**PROBLEM DETAILS:** Search the entries below for the string "贷款金额" and copy the lines that hold it.

:: RECORDS SUPPLIED ::

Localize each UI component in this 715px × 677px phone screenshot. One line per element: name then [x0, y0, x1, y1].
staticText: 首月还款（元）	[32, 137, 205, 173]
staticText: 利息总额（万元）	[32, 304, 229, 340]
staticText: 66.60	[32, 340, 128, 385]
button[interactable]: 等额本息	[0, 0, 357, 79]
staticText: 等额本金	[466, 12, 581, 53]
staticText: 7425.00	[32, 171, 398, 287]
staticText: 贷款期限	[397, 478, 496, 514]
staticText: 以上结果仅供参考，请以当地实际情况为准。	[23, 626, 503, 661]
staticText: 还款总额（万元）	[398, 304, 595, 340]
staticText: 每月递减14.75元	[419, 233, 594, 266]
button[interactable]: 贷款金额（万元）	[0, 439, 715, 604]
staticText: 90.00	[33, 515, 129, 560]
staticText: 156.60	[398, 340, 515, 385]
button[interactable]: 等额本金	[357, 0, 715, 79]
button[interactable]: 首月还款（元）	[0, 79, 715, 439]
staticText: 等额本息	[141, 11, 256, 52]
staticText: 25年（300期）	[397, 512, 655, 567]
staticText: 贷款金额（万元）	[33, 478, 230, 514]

:::
:: RECORDS SUPPLIED ::

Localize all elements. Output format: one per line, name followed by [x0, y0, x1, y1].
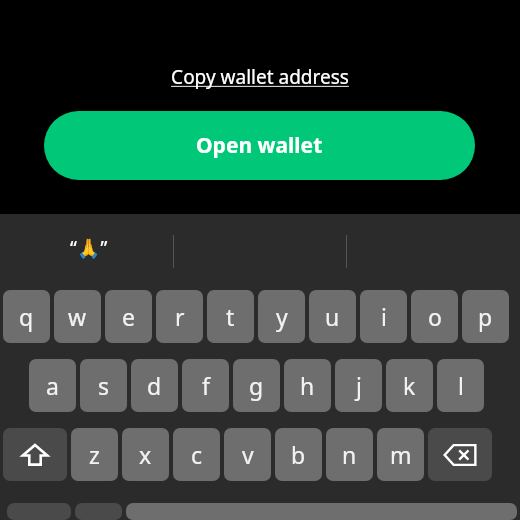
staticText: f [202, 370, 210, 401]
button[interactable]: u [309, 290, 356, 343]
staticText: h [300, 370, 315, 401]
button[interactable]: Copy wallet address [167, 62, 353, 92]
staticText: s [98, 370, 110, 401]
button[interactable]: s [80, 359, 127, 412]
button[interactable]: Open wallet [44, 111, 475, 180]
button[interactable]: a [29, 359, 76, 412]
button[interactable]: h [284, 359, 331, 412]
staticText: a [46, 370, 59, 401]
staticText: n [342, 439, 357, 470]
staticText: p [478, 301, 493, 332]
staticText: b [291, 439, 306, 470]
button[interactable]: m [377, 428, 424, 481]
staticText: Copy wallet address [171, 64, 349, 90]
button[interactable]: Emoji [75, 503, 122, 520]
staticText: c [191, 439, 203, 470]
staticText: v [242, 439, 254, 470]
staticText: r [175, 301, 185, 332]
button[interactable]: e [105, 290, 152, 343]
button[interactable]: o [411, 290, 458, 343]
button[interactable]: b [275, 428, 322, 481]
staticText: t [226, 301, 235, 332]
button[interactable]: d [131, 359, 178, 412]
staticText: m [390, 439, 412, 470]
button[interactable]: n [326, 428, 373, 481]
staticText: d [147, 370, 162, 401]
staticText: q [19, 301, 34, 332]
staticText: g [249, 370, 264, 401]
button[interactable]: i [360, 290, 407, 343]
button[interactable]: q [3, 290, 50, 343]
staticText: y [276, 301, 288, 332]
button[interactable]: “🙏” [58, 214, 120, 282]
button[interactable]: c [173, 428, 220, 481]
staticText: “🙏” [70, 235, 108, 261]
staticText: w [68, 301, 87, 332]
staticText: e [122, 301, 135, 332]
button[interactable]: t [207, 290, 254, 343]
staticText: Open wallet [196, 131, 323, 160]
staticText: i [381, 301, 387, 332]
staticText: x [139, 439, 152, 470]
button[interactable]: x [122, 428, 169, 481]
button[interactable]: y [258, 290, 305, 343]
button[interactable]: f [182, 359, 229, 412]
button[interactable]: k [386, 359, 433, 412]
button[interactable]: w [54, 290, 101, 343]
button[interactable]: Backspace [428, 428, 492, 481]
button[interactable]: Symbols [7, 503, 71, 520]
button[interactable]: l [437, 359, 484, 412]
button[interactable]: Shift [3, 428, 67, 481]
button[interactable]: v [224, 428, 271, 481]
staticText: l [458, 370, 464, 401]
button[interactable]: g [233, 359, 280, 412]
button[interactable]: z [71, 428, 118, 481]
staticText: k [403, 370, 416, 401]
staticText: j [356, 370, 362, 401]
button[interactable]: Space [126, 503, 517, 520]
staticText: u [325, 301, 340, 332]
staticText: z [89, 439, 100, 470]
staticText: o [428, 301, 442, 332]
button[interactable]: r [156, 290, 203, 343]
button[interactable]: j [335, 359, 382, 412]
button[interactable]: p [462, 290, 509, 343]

:::

**OUTPUT BELOW:**
button[interactable]: 贷款金额（万元）	[0, 439, 715, 604]
staticText: 贷款金额（万元）	[33, 478, 230, 514]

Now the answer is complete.